After the data cleaning I created a subset of tweets recognized as Dutch or English and used this set for the next round, the actual translation of Dutch tweets.

The sentiment of my tweets, version 2, based on translated Dutch and English tweets

A better version of the sentiment analysis had to be based on translated Dutch (because of Vader) and English tweets. There were about 2400 tweets left. The translation was done before anything Sentiment Analysis related.

The translation

The first route I chose was based on this post and used Memory Translation Service (free as long as you don’t hit the limits).

I hit the limits immediately and it resulted in an interesting word cloud. Neglect the language histogram, it is the before translation situation. It is worthwhile to notice the positive sentiment these error messages generated in the sentiment analysis :

My dashboard after hitting the limits of the Memory Translation Service. That did not work out well.

The second translation attempt was “back to googletrans”, which was also when I fixed the bug by an update. The implementation was quick (as was the Memory Translation service implementation).

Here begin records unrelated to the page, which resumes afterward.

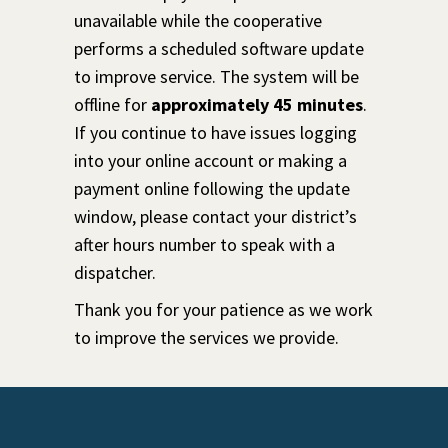
unavailable while the cooperative
performs a scheduled software update
to improve service. The system will be
offline for
approximately 45 minutes
.
If you continue to have issues logging
into your online account or making a
payment online following the update
window, please contact your district’s
after hours number to speak with a
dispatcher.
Thank you for your patience as we work
to improve the services we provide.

And the outcome of the sentiment analysis, based on “everything in English”:

Outcome sentiment analysis after translating everything to english

A clear shift from neutral (sentiment analysis on raw data) to positive. I think I agree with the picture, it suits my tweet behaviour. Maybe someday I will dive into the 400 lost tweets. Besides that there are so many things to query left (most data actually) but almost no budget left until the 15th of September.

What took the most time:

  • getting the oauth2 authorization working
  • googletrans (because I thought it was me) and the solution was not broadcasted on the internet every time the problem was mentioned.


  • Garbage in, garbage out, read the documentation, this experiment certainly needs more tweaking.
  • Reading the documentation regarding versions of the Twitter API and Oauth versions would probably have saved me some time.
  • I am a bit puzzled by the positive outcome of the error message sentiment analysis, the one where I hit the limits of the translation service very quickly. But my initial question was “What if a machine….”, not a human being.
  • is full of clear examples, highly recommended.